He was speaking at a meeting between the team and the local media, which was held at the Swaziland Broadcasting and Information Services (SBIS) offices yesterday.  He was accompanied by his colleague Sheuneni Kurasha, Programme Manager for Democracy and Governance.
The team is in the kingdom to consult with stakeholders and get their opinion on the electoral process ahead of the poll and the count. It also assesses the political environment leading to elections. They will also be monitoring tomorrow’s Primary Elections process.

The SADC-PF will be observing Swazi elections for the first, so we are also here to learn more, particularly about Tinkhundla. We’ve met the Minister of Tinkhundla Administration and Development and we heard about the challenges encountered by the system,” explained Chiviya.
He said the kingdom with its challenges associated with the system was no exception, as other African countries experienced some too.
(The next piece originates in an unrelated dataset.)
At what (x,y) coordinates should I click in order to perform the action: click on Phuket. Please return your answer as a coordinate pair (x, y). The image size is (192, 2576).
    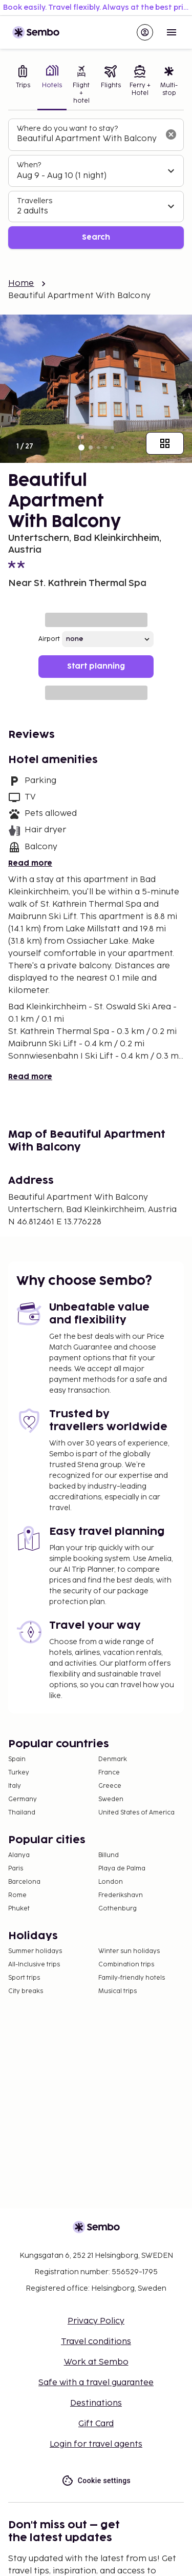     Looking at the image, I should click on (19, 1909). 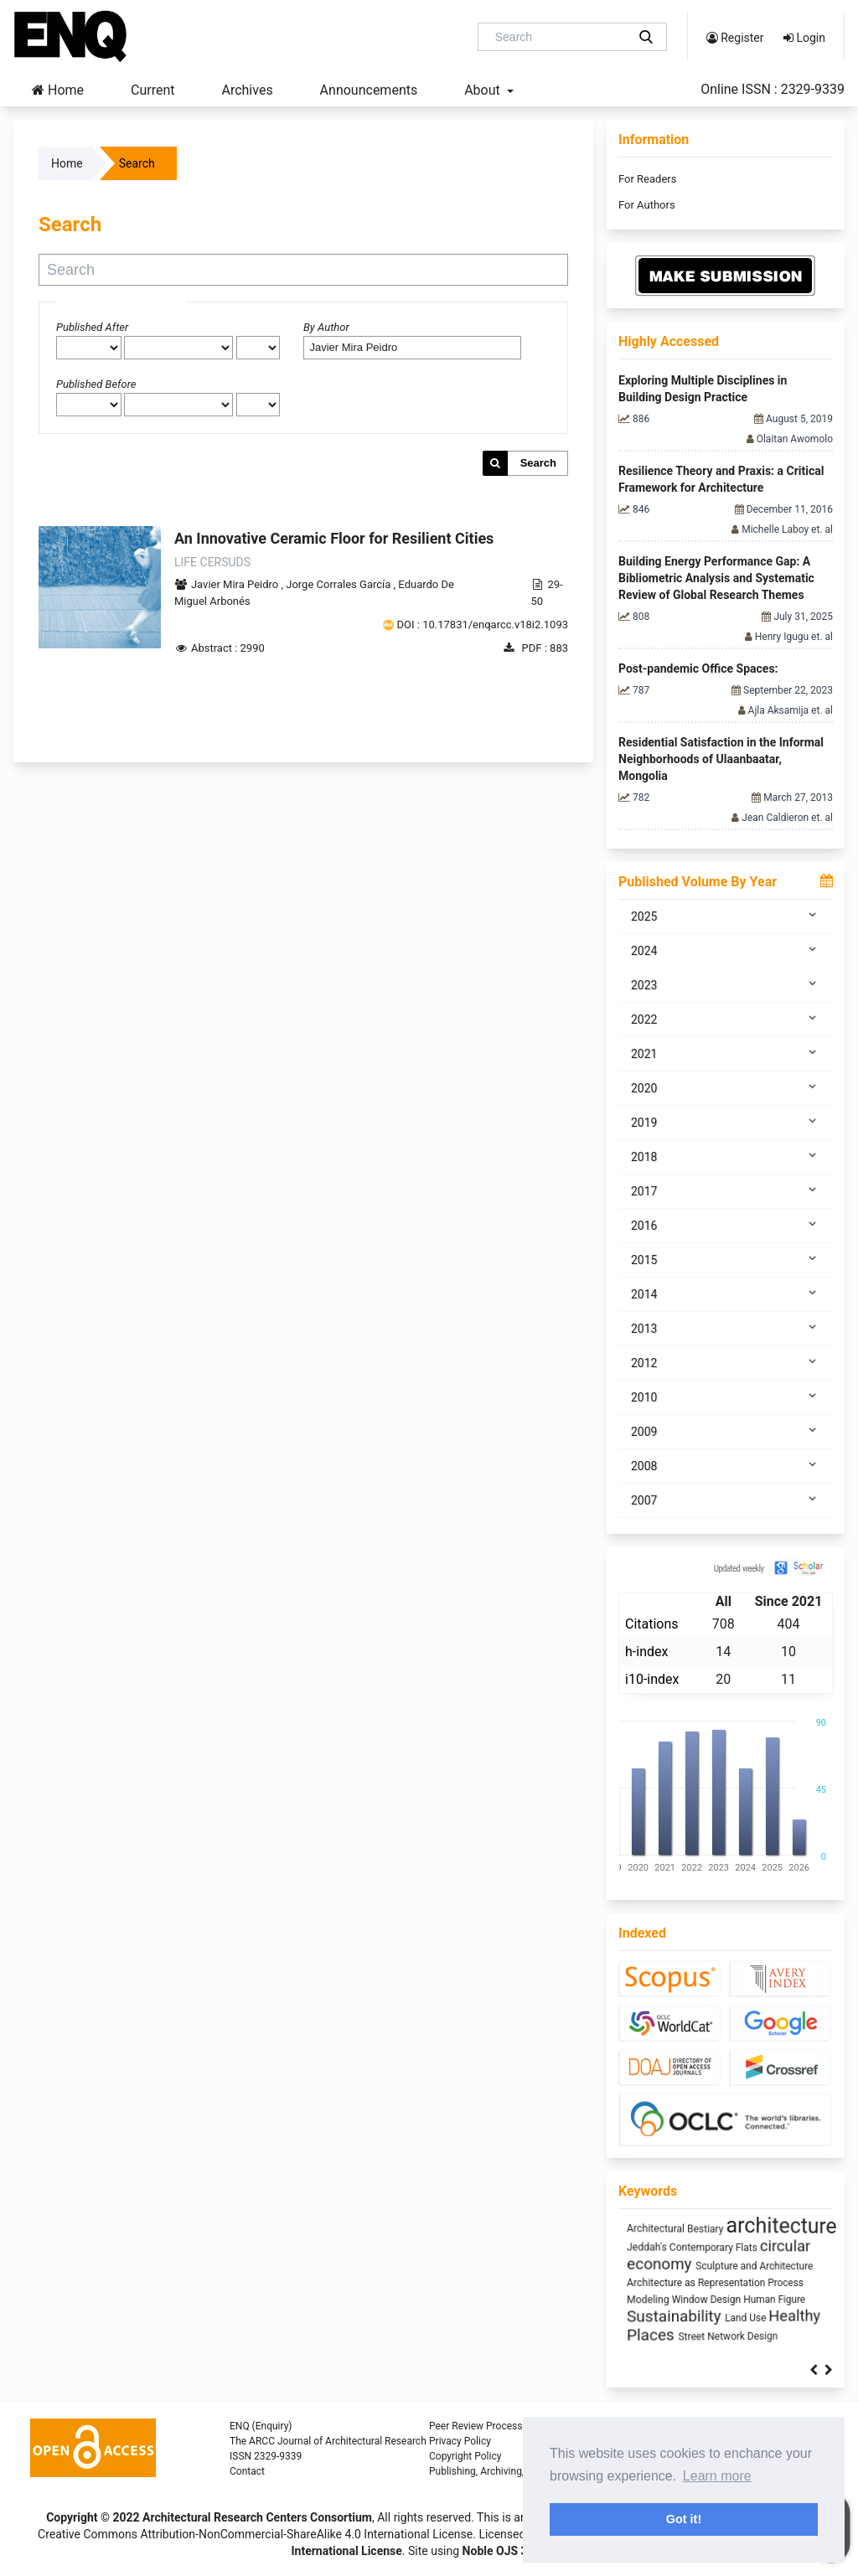  What do you see at coordinates (664, 2267) in the screenshot?
I see `Mass customization` at bounding box center [664, 2267].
Furthermore, he said the Tinkhundla system really made Swaziland unique, saying the elections nomination process was also democratic. Kurasha on the other hand opined that the basic principle of democracy was based on a rule by the people themselves through choosing their leaders. He said one of the reasons for engaging stakeholders was to learn about their views and see how shortcomings, if any, can be dealt with in future.
“Otherwise for the short term the SADC-PF will rule out whether the 2013 elections were free and fair,” said Kurasha.

Meanwhile, Chiviya, talking about the issue of whether academic qualifications of nominees mattered, said this was a debate that has been going on for years, but in  democracy everyone has a right to be voted for regardless of their educational background.

He said what can perhaps compromise the performance of government was not putting importance on the academic background of officials.